The migration from Microsoft Windows to SUSE Linux Enterprise Desktop at ING Life, India has generated considerable cost savings for the company. The company has also gained a faster and more stable working environment.

It’s like 3 Novell adverts that are labeled “casestudy”. Here is another new case of Novell:

The demand for such tools has attracted the attention of a variety of vendors, including BeyondTrust, which last month unveiled what it termed the first first privileged account management product for heterogeneous IT environments, along with CA, Quest Software and Novell.

Xandros

Xandros, which consumed Linspire and Scalix, is generally very quiet these days, but some press releases are still floating about without getting attention from reporters. Corel is said to be close to being bought.

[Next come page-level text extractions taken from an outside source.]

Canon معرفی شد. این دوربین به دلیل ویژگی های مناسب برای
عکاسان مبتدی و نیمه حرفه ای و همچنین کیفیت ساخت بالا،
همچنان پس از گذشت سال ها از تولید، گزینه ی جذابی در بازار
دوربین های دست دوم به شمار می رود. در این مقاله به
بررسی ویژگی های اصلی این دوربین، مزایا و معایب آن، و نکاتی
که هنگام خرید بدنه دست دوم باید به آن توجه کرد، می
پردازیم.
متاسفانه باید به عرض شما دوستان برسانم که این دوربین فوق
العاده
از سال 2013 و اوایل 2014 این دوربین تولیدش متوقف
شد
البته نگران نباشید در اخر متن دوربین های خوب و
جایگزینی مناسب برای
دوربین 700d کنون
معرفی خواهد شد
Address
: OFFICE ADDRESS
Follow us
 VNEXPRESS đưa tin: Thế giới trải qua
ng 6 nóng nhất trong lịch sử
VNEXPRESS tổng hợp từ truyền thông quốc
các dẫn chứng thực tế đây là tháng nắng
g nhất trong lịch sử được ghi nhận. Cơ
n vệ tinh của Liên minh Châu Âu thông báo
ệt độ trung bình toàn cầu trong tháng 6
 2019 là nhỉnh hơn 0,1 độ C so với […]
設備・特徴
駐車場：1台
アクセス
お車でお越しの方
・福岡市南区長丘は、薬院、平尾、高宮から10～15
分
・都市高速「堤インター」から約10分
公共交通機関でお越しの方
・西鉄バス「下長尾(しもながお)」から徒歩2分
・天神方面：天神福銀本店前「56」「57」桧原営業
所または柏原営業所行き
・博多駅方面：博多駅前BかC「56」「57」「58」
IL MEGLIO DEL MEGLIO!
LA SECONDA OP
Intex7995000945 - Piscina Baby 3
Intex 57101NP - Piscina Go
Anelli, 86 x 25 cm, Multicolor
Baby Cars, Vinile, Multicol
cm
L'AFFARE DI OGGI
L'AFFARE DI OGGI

[Xandros] BridgeWays Partner Inframon Brings Cross – Platform System Center Services to the United Kingdom

ASUS and Xandros appear in conjunction again:

If the machine does have an ARM processor, it also won’t be able to run Windows XP or Windows 7, although it’s not clear if it will run Google Android, Google Chrome or a Linux distribution such as Xandros, Ubuntu, or Moblin.

Samsung

Another Microsoft-encumbered distribution which we wrote about this week would be Bada, and it’s still appearing in some places.

Samsung’s first Bada-powered device has been leaked in photo form – it would appear to be a style-conscious touchscreen device

[...]

Following on from the widespread adoption of the Android operating system, several smartphone players are branching out into alternate, open source interfaces, as we saw with the Vodafone 360 H1 – a phone also made by Samsung.

Samsung pays Microsoft for Linux. All too troublesome to be accepted.